AT THE SDEF WOMEN’S & PEDIATRIC DERMATOLOGY SEMINAR

NEWPORT BEACH, CALIF. (FRONTLINE MEDICAL NEWS)All it takes to clear up vulvar pruritus in most young girls prior to puberty is a little reminder about proper toilet habits, according to Dr. Bethanee J. Schlosser.

“There are a whole slew of conditions that cause itching of the genitals in young girls, but the most common is poor hygiene,” explained Dr. Schlosser of the departments of dermatology and obstetrics and gynecology at Northwestern University in Chicago.

Afraid they might miss out on something, children often rush bathroom visits and don’t take the time to wipe properly. Itching and redness soon follow. Gentle guidance is mostly all that’s needed to clear the problem. Loose-fitting cotton underwear helps, too, along with quickly changing soiled underpants, avoiding wet wipes, and taking baths to make sure the genitalia are adequately rinsed, Dr. Schlosser said at the Skin Disease Education Foundation’s Women’s & Pediatric Dermatology Seminar.

imple as those steps are, they can be overlooked in the clinic. One study found that young girls are sometimes misdiagnosed with candidiasis, and treated with topical antifungals for years, even though yeast infections – the most common cause of vulvovaginal pruritus in adult women – are estrogen dependent, and so far less likely before puberty ( Australas. J. Dermatol. 2010;51:118-23 ). After hygiene issues, lichen sclerosus is perhaps the next most common cause of vulvar pruritus in young girls, and tends to present with more urinary problems and bleeding than in adults, and more GI complaints, especially constipation. It’s “the most common inflammatory vulvar dermatosis that we see, with the possible exception of contact dermatitis,” Dr. Schlosser wrote ( Arch. Dermatol. 2004;140:702-6 ). As in adult women, the first-line treatment is once-daily clobetasol propionate ointment 0.05% for several weeks, followed by maintenance therapy. Dr. Schlosser said she used to switch patients to a less potent topical steroid, but “then I had a couple patients get confused about which tube they were supposed to use at home, so now I taper the frequency of their clobetasol ointment” to once or twice a week instead of switching them to a less potent topical steroid. It’s easier for them, but as with any topical steroid, “you need to continue ongoing monitoring for cutaneous atrophy,” she said.

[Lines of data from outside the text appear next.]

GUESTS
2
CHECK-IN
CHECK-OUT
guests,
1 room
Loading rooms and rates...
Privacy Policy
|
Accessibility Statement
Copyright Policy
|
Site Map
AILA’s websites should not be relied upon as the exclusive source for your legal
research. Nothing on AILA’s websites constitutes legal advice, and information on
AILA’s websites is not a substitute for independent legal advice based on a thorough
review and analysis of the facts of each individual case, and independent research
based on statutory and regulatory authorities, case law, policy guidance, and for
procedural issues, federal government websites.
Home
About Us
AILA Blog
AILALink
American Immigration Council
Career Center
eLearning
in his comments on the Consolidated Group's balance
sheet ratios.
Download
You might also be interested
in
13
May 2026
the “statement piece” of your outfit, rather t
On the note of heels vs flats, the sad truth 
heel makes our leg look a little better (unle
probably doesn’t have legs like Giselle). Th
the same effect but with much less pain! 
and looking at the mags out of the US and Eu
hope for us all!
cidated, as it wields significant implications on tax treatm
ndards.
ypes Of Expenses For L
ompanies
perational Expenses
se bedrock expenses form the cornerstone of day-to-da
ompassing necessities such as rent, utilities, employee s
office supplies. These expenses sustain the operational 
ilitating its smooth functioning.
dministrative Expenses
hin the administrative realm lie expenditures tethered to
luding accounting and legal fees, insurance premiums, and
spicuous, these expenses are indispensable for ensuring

In general, pelvic exams in pediatric patients “require special consideration. These are not 5-minute visits. You have to take the time to make yourself available. Educate patients and parents about what’s going to happen,” and use the child’s own terms for her genitals, asking parents beforehand what they are, so that the child understands what she’s hearing, Dr. Schlosser said.

“When I see young girls,” mom is in the room and “I only have gauze, gloves, and maybe a Q-tip [swab] here and there. I often” begin by asking the child if it’s okay to look at her scalp, face, and hands, then “gradually work my way down. I think that gives patients some sense of comfort and control,” she said.

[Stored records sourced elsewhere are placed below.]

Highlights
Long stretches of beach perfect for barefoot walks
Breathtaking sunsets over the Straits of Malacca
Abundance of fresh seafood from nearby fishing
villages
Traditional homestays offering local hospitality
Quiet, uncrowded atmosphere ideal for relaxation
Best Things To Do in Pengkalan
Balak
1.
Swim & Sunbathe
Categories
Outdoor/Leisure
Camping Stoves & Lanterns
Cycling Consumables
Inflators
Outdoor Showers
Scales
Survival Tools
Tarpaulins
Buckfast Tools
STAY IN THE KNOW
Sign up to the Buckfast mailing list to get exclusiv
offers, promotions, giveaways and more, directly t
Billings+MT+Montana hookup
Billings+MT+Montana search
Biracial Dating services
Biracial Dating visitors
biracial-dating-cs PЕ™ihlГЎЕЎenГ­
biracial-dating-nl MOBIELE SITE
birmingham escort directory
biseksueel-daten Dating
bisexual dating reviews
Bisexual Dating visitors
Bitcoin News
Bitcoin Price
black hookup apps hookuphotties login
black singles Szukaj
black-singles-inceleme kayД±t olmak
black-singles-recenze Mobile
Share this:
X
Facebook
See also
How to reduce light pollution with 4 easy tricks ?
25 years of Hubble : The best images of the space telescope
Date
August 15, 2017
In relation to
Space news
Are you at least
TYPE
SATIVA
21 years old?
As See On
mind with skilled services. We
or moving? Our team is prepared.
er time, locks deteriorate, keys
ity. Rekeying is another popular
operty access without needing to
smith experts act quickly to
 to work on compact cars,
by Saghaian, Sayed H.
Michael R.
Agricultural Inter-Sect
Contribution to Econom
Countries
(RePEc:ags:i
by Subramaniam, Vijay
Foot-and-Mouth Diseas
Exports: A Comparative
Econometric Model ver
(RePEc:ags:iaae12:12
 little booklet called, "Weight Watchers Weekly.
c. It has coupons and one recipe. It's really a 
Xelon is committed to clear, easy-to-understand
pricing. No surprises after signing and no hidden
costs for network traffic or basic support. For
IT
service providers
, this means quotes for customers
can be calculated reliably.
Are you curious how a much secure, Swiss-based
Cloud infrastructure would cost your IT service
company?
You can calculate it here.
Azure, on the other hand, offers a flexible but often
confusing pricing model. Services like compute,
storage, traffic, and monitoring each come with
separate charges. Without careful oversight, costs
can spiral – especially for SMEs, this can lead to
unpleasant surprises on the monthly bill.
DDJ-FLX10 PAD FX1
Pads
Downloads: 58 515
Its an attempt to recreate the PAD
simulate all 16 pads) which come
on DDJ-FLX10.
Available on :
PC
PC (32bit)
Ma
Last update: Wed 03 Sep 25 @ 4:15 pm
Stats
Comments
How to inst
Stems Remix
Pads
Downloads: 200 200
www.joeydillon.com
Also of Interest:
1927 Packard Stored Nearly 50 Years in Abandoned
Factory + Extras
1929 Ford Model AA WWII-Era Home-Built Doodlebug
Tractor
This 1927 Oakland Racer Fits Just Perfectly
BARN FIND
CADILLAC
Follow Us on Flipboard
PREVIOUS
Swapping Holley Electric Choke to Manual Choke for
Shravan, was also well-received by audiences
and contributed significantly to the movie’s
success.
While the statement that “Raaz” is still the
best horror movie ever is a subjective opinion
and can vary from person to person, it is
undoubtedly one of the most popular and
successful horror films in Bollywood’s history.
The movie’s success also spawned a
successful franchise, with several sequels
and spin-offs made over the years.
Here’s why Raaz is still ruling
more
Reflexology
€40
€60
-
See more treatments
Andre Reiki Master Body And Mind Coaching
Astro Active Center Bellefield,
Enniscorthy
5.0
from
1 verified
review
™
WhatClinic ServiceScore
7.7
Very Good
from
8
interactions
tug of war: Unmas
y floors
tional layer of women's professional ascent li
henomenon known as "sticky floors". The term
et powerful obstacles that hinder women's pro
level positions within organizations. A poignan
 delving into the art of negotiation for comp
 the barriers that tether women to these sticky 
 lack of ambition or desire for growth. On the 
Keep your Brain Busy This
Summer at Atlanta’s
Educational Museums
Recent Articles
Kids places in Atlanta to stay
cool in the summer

Dr. Schlosser said she prefers the frog-leg position, with very young girls in their mothers’ laps. The literature sometimes advocates the prone knee-to-chest position, but “I find it makes people feel very vulnerable. They can’t see you, and they have no idea of what’s going on. I don’t advocate it,” she said.

Dr. Schlosser said she has no relevant financial disclosures.

SDEF and this news organization are owned by Frontline Medical Communications.